--- Data for this exercise Enclosed Below ---
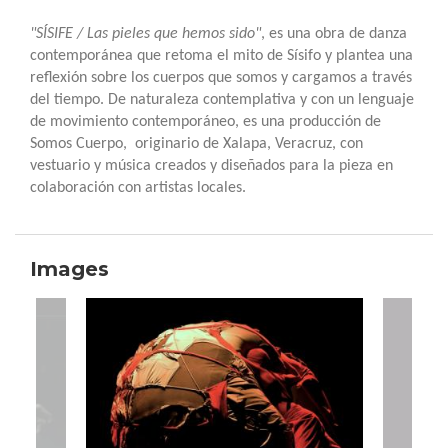
"SÍSIFE / Las pieles que hemos sido"
, es una obra de danza
contemporánea que retoma el mito de Sísifo y plantea una
reflexión sobre los cuerpos que somos y cargamos a través
del tiempo. De naturaleza contemplativa y con un lenguaje
de movimiento contemporáneo, es una producción de
Somos Cuerpo, originario de Xalapa, Veracruz, con
vestuario y música creados y diseñados para la pieza en
colaboración con artistas locales.
Images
--- End of Enclosed Data for this exercise ---
## [What is required]
Please transcribe exactly the lines from the start of the records through the line containing "del tiempo. De", leaving the pictures out.

## [Exercise answer]
"SÍSIFE / Las pieles que hemos sido"
, es una obra de danza
contemporánea que retoma el mito de Sísifo y plantea una
reflexión sobre los cuerpos que somos y cargamos a través
del tiempo. De naturaleza contemplativa y con un lenguaje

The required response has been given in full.